2 1. Die Verfahrensrügen (§ 132 Abs. 2 Nr. 3 VwGO), mit denen die Kläger Verstöße gegen die Aufklärungspflicht geltend machen, greifen nicht durch.

3 Die Verletzung der gerichtlichen Aufklärungspflicht erfordert nach ständiger Rechtsprechung des Bundesverwaltungsgerichts die substantiierte Darlegung, dass bereits im Verfahren vor dem Tatsachengericht, insbesondere in der mündlichen Verhandlung, auf die Vornahme der Sachverhaltsaufklärung, deren Unterbleiben nunmehr gerügt wird, hingewirkt worden ist oder aufgrund welcher Anhaltspunkte sich dem Gericht die bezeichneten Ermittlungen auch ohne ein solches Hinwirken hätten aufdrängen müssen (Urteil vom 22. Januar 1969 - BVerwG 6 C 52.65 - BVerwGE 31, 212 <217 f.>; Beschluss vom 18. Juni 1998 - BVerwG 8 B 56.98 - Buchholz 428 § 1 VermG Nr. 154 S. 475). Eine derartige substantiierte Darlegung enthält die Beschwerdebegründung nicht.

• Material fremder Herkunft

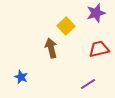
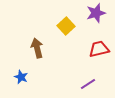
brown arrow: moved 14 px left
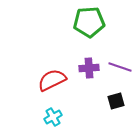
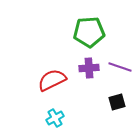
green pentagon: moved 10 px down
black square: moved 1 px right, 1 px down
cyan cross: moved 2 px right, 1 px down
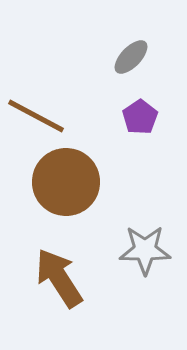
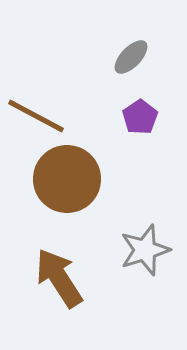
brown circle: moved 1 px right, 3 px up
gray star: rotated 18 degrees counterclockwise
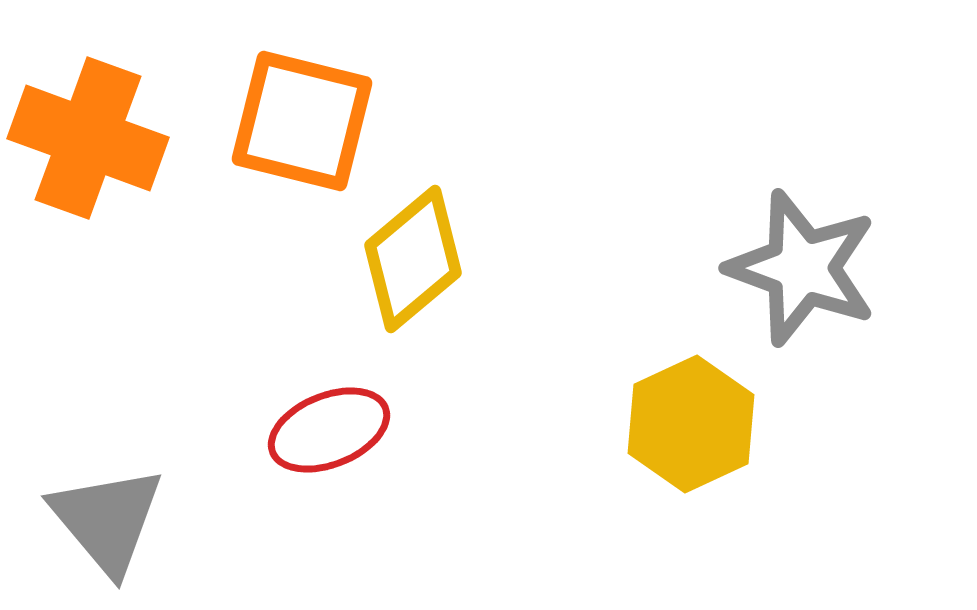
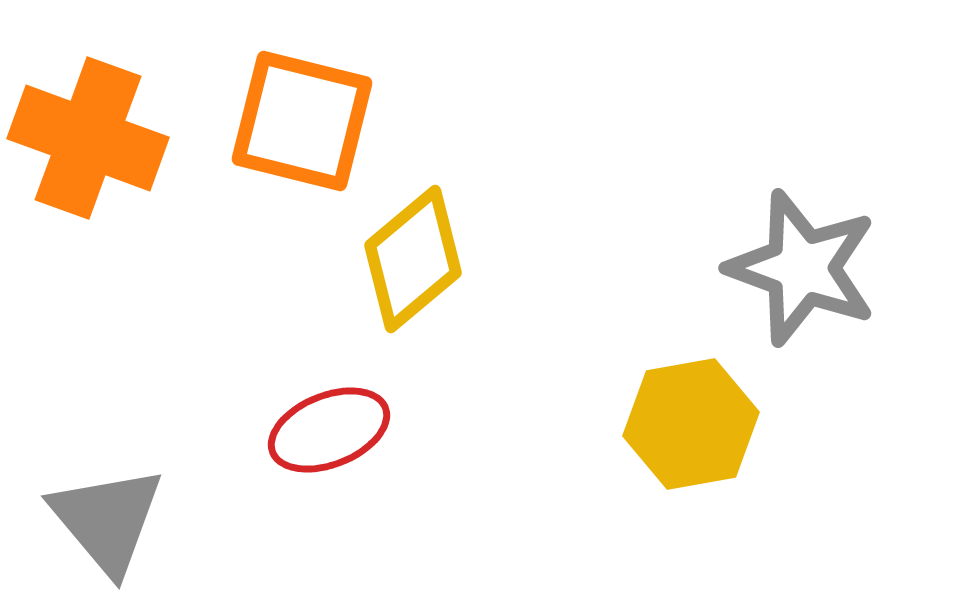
yellow hexagon: rotated 15 degrees clockwise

4 Das Gericht verletzt seine Pflicht zur Aufklärung des Sachverhalts nach § 86 Abs. 1 VwGO grundsätzlich dann nicht, wenn es von einer Beweiserhebung absieht, die eine von einem Rechtsanwalt vertretene Partei nicht beantragt hat (Beschluss vom 22. Februar 1988 - BVerwG 7 B 28.88 - juris <insoweit in Buchholz 406.25 § 5 BImSchG Nr. 11 nicht abgedruckt>). Solche Beweisanträge haben die anwaltlich vertretenen Kläger in der mündlichen Verhandlung vor dem Flurbereinigungsgericht nicht gestellt, obwohl der Vorsitzende des Flurbereinigungsgerichts in der mündlichen Verhandlung vom 7. April 2008 ausdrücklich darauf hingewiesen hatte, dass der Senat das Abfindungsflurstück ... als Aussiedlungsstandort im Hinblick auf die Beschaffenheit, Immissionen, Erschließung und Lage grundsätzlich für geeignet halte. Dem Flurbereinigungsgericht hätte sich eine Sachverhaltsaufklärung aus folgenden Gründen auch nicht aufdrängen müssen:

5 a) Die Kläger beanstanden, dass das Flurbereinigungsgericht nicht aufgeklärt habe, ob das Abfindungsflurstück Altlasten oder schädliche Bodenverunreinigungen nach dem Bodenschutzgesetz aufweise. Die Existenz von Altlasten oder schädlichen Bodenverunreinigungen in einem Grundstück könne auch von einem fachmännisch besetzten Flurbereinigungsgericht nicht mittels Augenschein festgestellt werden. Das Flurbereinigungsgericht hat sich jedoch nicht nur auf den Augenschein gestützt, sondern daneben auch hervorgehoben, dass sich selbst den beiden von den Klägern vorgelegten Bodengutachten keine Hinweise auf schädliche Bodenveränderungen oder sonstige Gefahren im Sinne von § 2 Abs. 5 und Abs. 6 BBodSchG entnehmen ließen. Allein der von den Klägern nicht näher substantiierte Verdacht, es handele sich um eine Altlasten- oder zumindest altlastenverdächtige Fläche, legte unter diesen Umständen eine weitere Aufklärung nicht nahe.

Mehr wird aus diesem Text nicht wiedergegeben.